=== YOUR OBJECTIVE ===
Show every line in the records below that contains the word "Real".

=== RECORD EXTRACTS ===
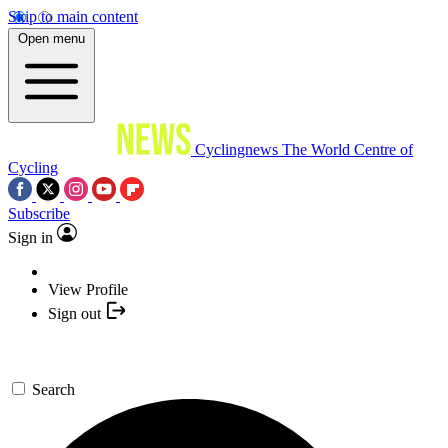
Skip to main content
Open menu
Cyclingnews
The World Centre of
Cycling
Subscribe
Sign in
View Profile
Sign out
Search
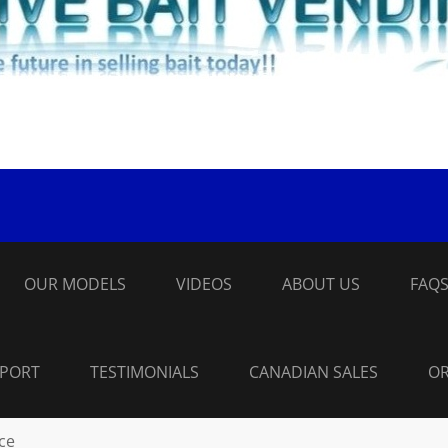
OUR MODELS
VIDEOS
ABOUT US
FAQ
PPORT
TESTIMONIALS
CANADIAN SALES
OR
ice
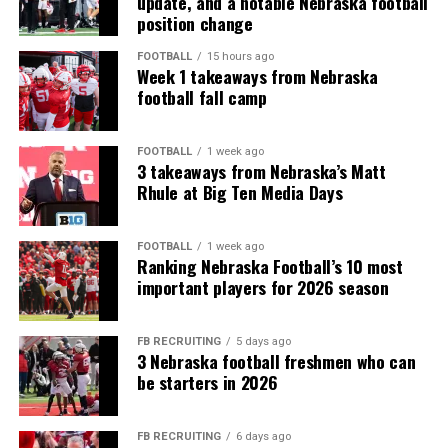
update, and a notable Nebraska football
position change
FOOTBALL
15 hours ago
Week 1 takeaways from Nebraska
football fall camp
FOOTBALL
1 week ago
3 takeaways from Nebraska’s Matt
Rhule at Big Ten Media Days
FOOTBALL
1 week ago
Ranking Nebraska Football’s 10 most
important players for 2026 season
FB RECRUITING
5 days ago
3 Nebraska football freshmen who can
be starters in 2026
FB RECRUITING
6 days ago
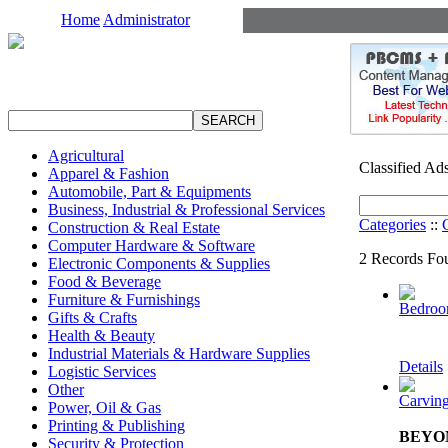
Home
Administrator
Agricultural
Classified Ad
Apparel & Fashion
Automobile, Part & Equipments
Business, Industrial & Professional Services
Categories
::
Construction & Real Estate
Computer Hardware & Software
2 Records Fou
Electronic Components & Supplies
Food & Beverage
Furniture & Furnishings
Bedroo
Gifts & Crafts
Health & Beauty
Industrial Materials & Hardware Supplies
Details
Logistic Services
Other
Carving
Power, Oil & Gas
Printing & Publishing
BEYON
Security & Protection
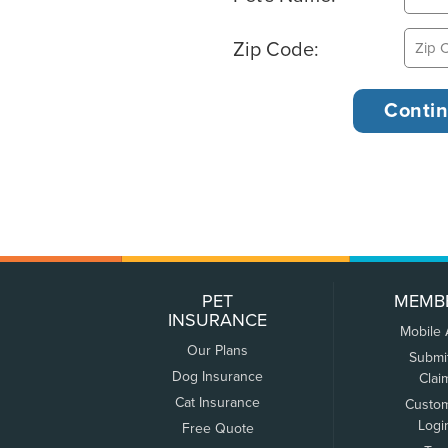
Zip Code:
PET
MEMB
INSURANCE
Mobile
Our Plans
Submi
Dog Insurance
Clai
Cat Insurance
Custo
Logi
Free Quote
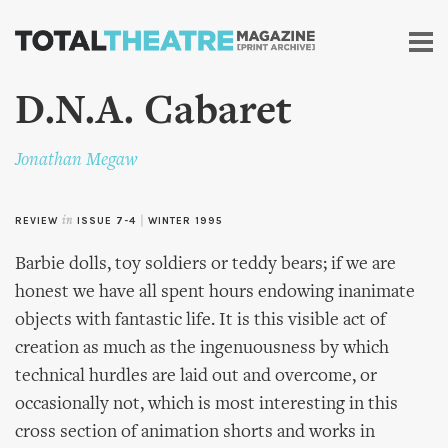
Skip to
main
content
D.N.A. Cabaret
Jonathan Megaw
REVIEW
in
ISSUE 7-4
|
WINTER 1995
Barbie dolls, toy soldiers or teddy bears; if we are
honest we have all spent hours endowing inanimate
objects with fantastic life. It is this visible act of
creation as much as the ingenuousness by which
technical hurdles are laid out and overcome, or
occasionally not, which is most interesting in this
cross section of animation shorts and works in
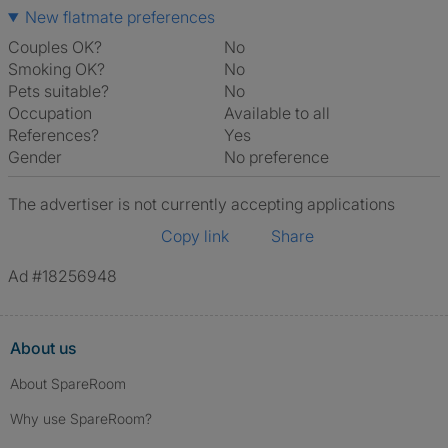
New flatmate preferences
Couples OK?
No
Smoking OK?
No
Pets suitable?
No
Occupation
Available to all
References?
Yes
Gender
No preference
The advertiser is not currently accepting applications
Copy link
Share
Ad #18256948
About us
About SpareRoom
Why use SpareRoom?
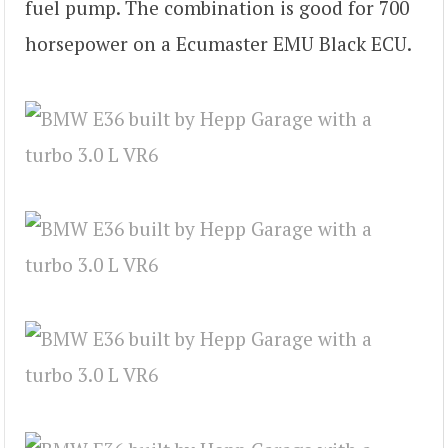
fuel pump. The combination is good for 700
horsepower on a Ecumaster EMU Black ECU.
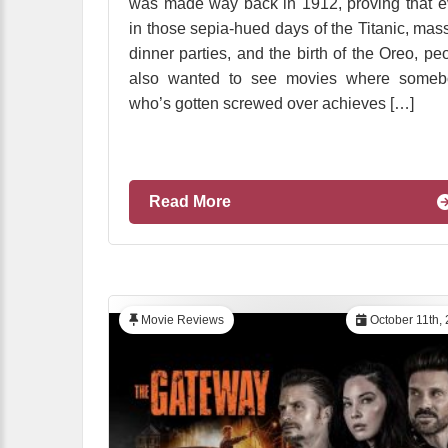
was made way back in 1912, proving that 
in those sepia-hued days of the Titanic, mas
dinner parties, and the birth of the Oreo, pe
also wanted to see movies where someb
who’s gotten screwed over achieves […]
Read More
Movie Reviews
October 11th,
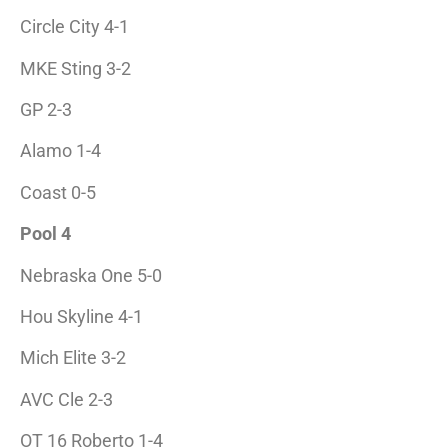
Circle City 4-1
MKE Sting 3-2
GP 2-3
Alamo 1-4
Coast 0-5
Pool 4
Nebraska One 5-0
Hou Skyline 4-1
Mich Elite 3-2
AVC Cle 2-3
OT 16 Roberto 1-4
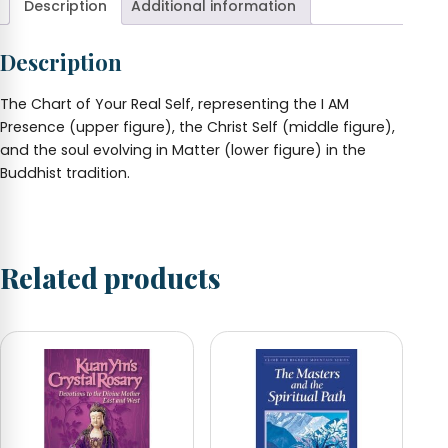
Description
Additional information
Wallet
Card
(Unlaminated)
Description
quantity
The Chart of Your Real Self, representing the I AM
Presence (upper figure), the Christ Self (middle figure),
and the soul evolving in Matter (lower figure) in the
Buddhist tradition.
Related products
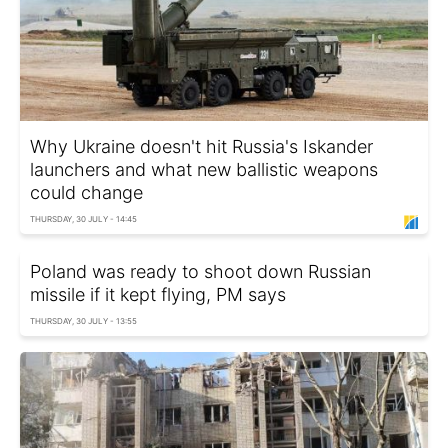
Why Ukraine doesn't hit Russia's Iskander
launchers and what new ballistic weapons
could change
THURSDAY, 30 JULY - 14:45
Poland was ready to shoot down Russian
missile if it kept flying, PM says
THURSDAY, 30 JULY - 13:55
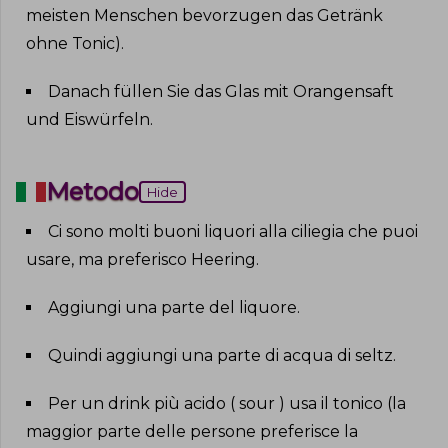
meisten Menschen bevorzugen das Getränk
ohne Tonic)
.
Danach füllen Sie das Glas mit Orangensaft
und Eiswürfeln
.
Metodo
Hide
Ci sono molti buoni liquori alla ciliegia che puoi
usare, ma preferisco Heering
.
Aggiungi una parte del liquore
.
Quindi aggiungi una parte di acqua di seltz
.
Per un drink più acido ( sour ) usa il tonico (la
maggior parte delle persone preferisce la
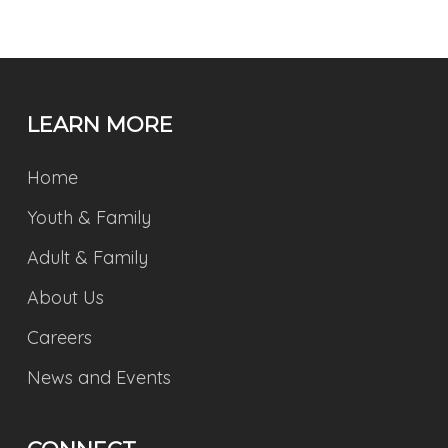
LEARN MORE
Home
Youth & Family
Adult & Family
About Us
Careers
News and Events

=== OUTPUT FOR THIS EXERCISE ===
Construction & Real Estate
The Chart of Your Real Self, representing the I AM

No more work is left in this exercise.